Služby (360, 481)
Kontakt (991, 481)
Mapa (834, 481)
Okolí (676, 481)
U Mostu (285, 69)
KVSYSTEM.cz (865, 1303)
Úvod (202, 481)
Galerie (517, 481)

═══

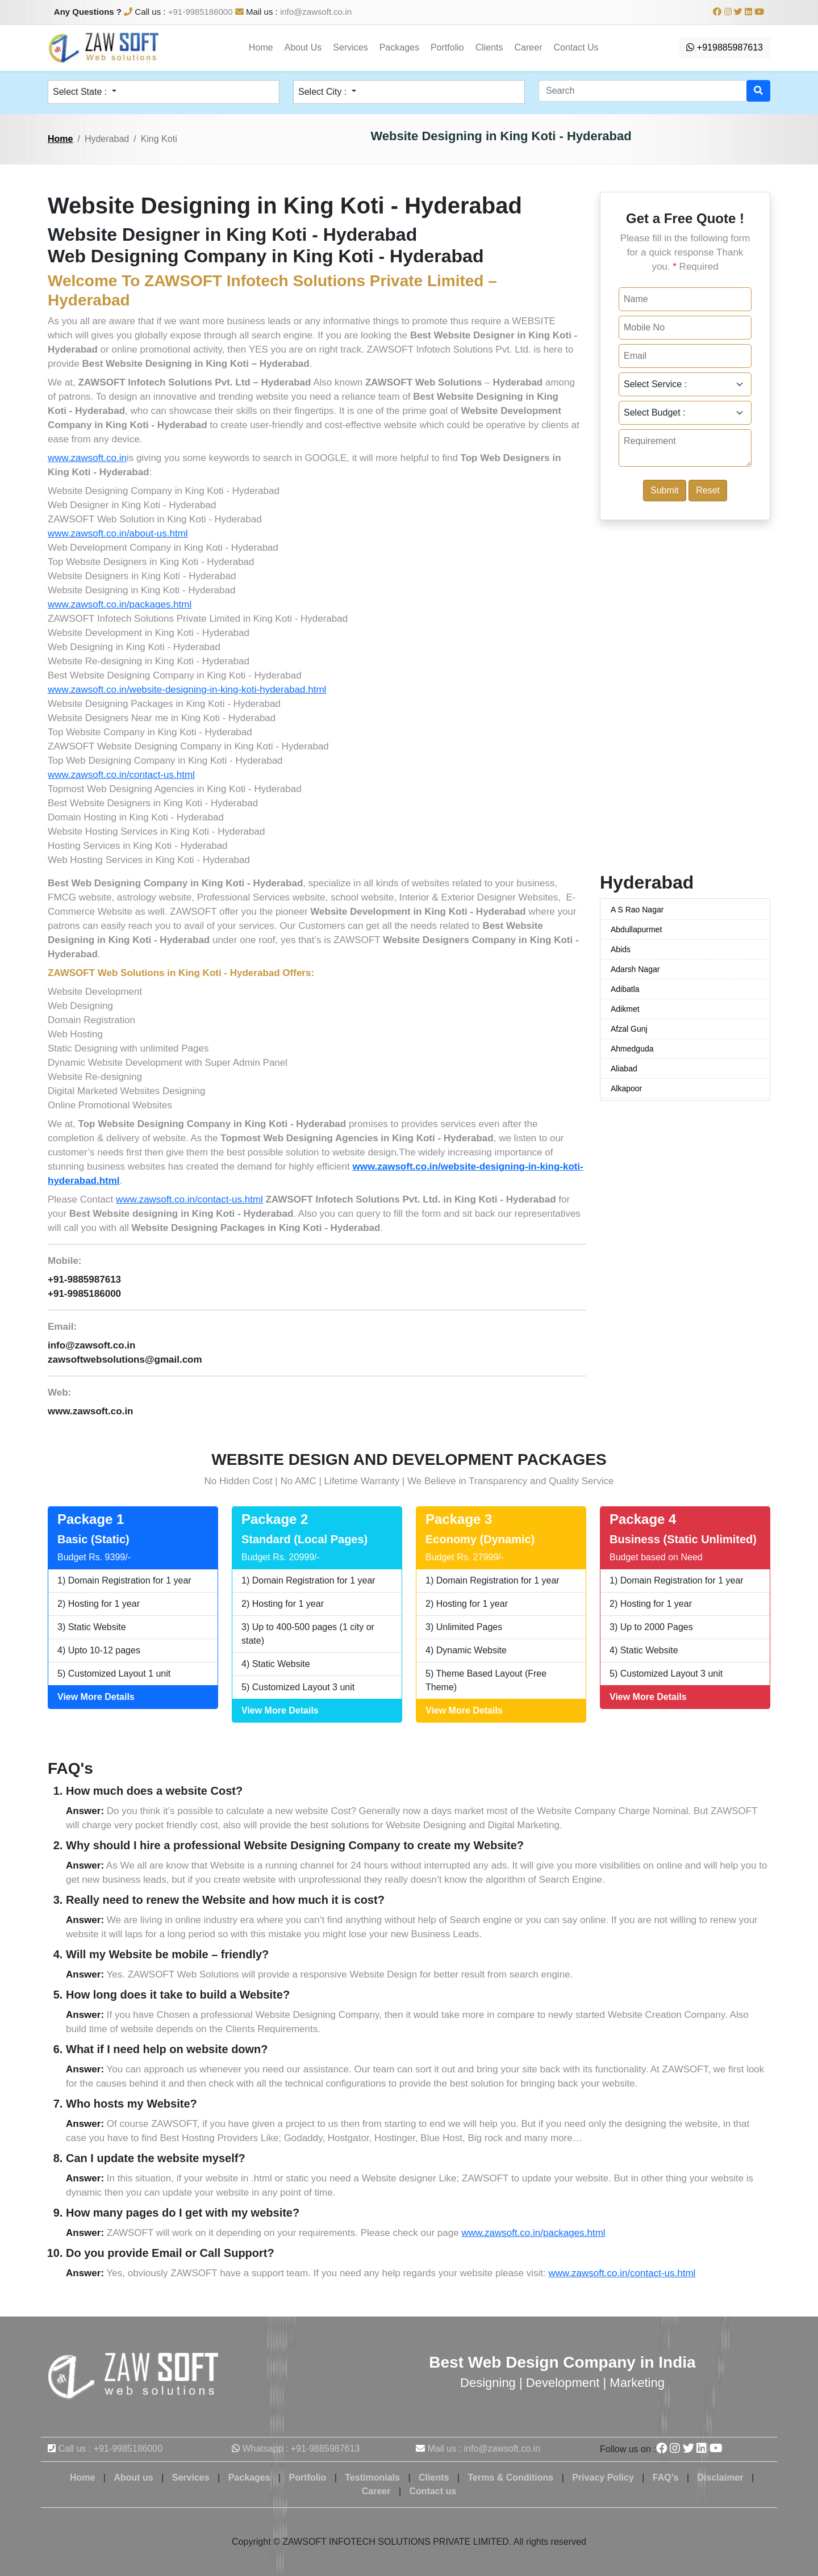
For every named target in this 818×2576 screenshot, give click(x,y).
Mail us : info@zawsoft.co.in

═══

» **PROBLEM DETAILS**:
Out of the data above, give again only the lines starting at the one holding "Služby (360, 481)" and ending at the one holding "Galerie (517, 481)", unchanged.

» **SOLVED EXERCISE**:
Služby (360, 481)
Kontakt (991, 481)
Mapa (834, 481)
Okolí (676, 481)
U Mostu (285, 69)
KVSYSTEM.cz (865, 1303)
Úvod (202, 481)
Galerie (517, 481)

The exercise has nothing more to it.